Retrowave opened this issue on Dec 23, 2019 ยท 268 posts
Penguinisto posted Fri, 27 December 2019 at 12:58 PM
Nails60 posted at 10:49AM Fri, 27 December 2019 - #4374677
Penguinisto how do you know how many hobbyist users of poser there are? I'm not disputing your knowledge of the professional market, just the fact that as far I'm aware nobody other Bomdware, and perhaps not even them really knows the breakdown of the poser user base.
Smith Micro would know precisely, but consider that hobbyists alone wouldn't have kept Poser alive all these years, mostly because piracy of the Poser software suite was (and likely still is) so easy to accomplish for the hobbyist crowd. (Pros won't pirate anything if they're smart, because 1) they can afford the 200 bucks per seat (or bulk rates), and 2) the BSA would rape their financials the moment they tried and a disgruntled employee blew the whistle.) The other really big reason is that hobbyists, especially newbies, are going to go with something free first, then maybe get around to Poser (no, I won't mention the competition directly, but you know what I mean.)

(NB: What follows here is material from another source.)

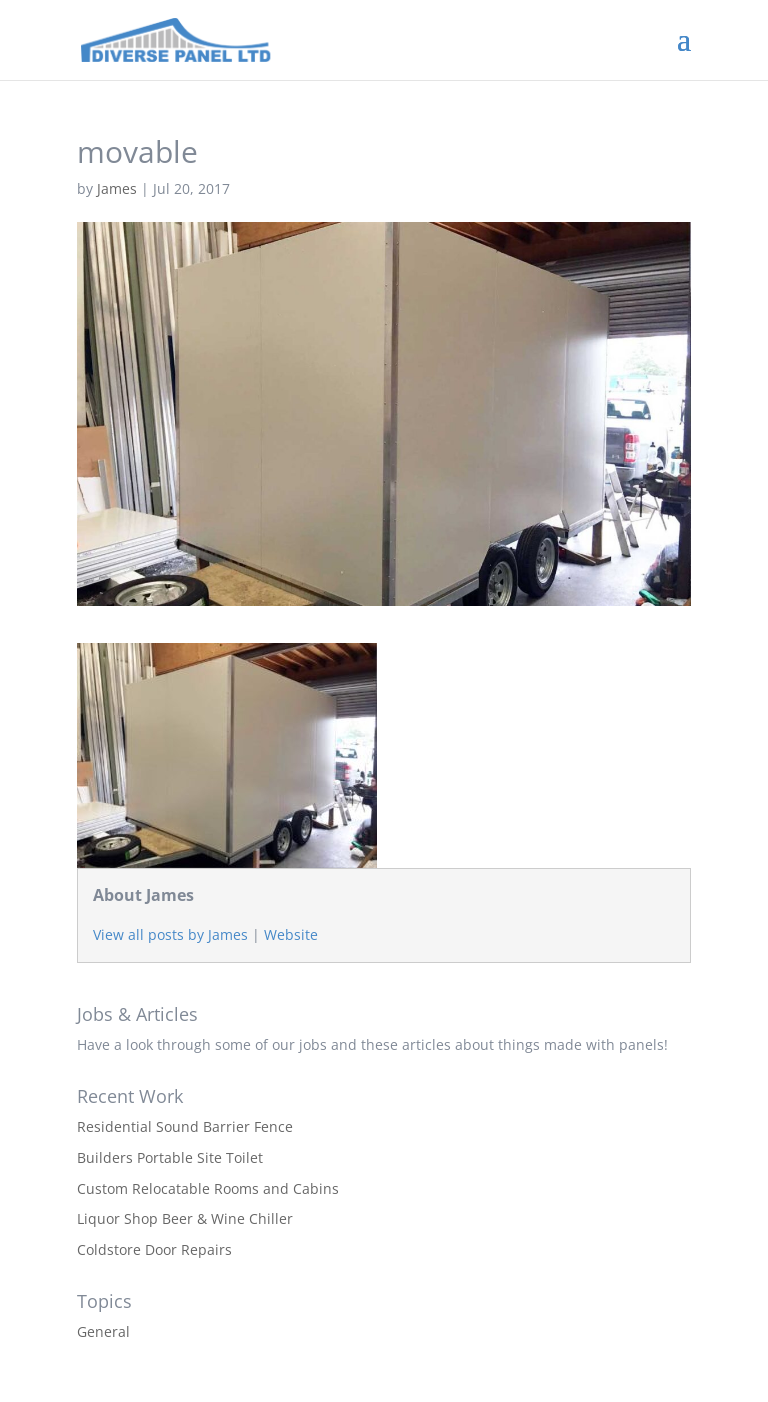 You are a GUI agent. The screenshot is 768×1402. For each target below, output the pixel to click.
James (117, 188)
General (103, 1331)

All of this means someone had to keep CuriousLabs/EGISys/SM's bills paid... hence pro customers.
Now is this a static ratio that always was and always will be? Hells, no - which is likely why Bondware is weighing the issue and not just going for it.

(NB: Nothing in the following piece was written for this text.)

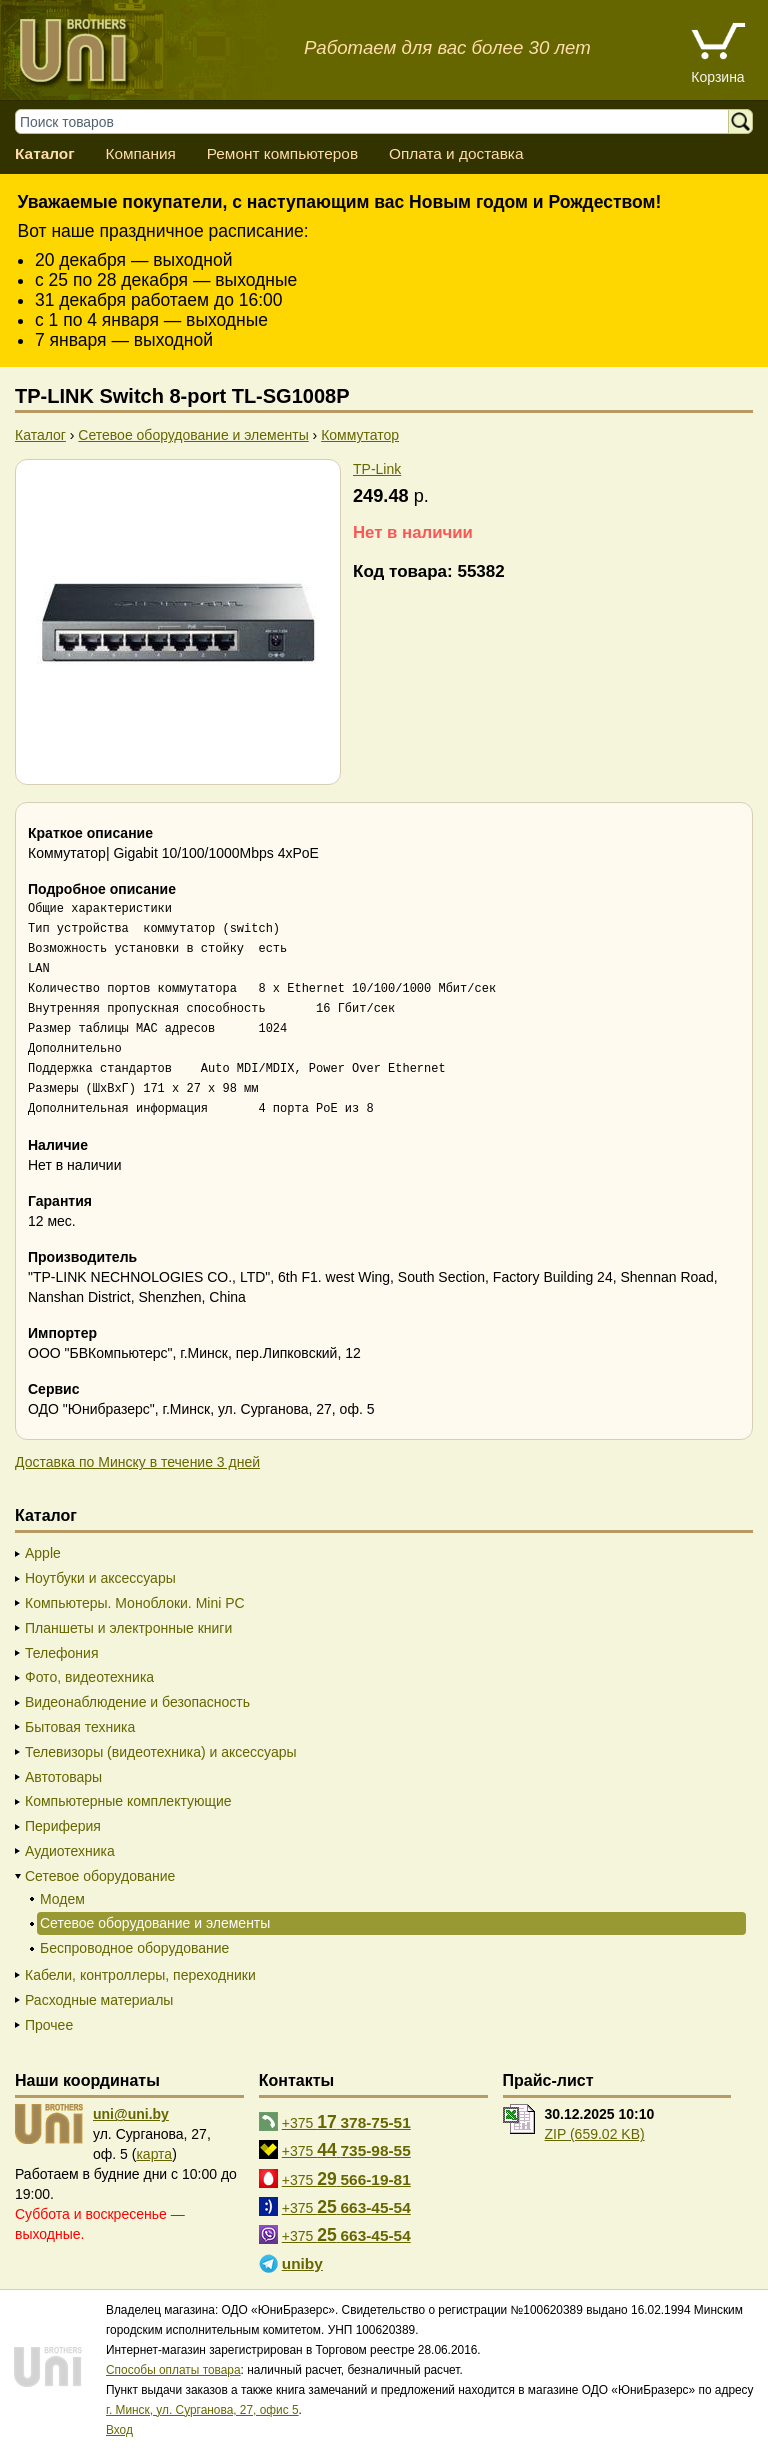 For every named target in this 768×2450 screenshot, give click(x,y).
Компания (140, 153)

I can't imagine professionals spend their time and money stocking up their runtimes with content they might, but probably never will, use, that's the domain of the hobbyist.
Pretty sure the pros aren't loading up their runtimes with lingerie and impractical armor either... in most cases, pros are going to use the stock stuff for cheapie illustration/animations, import homebrew stuff from FBX or similar and rig it to taste, or use cheap-enough bridging software to drag in their own content.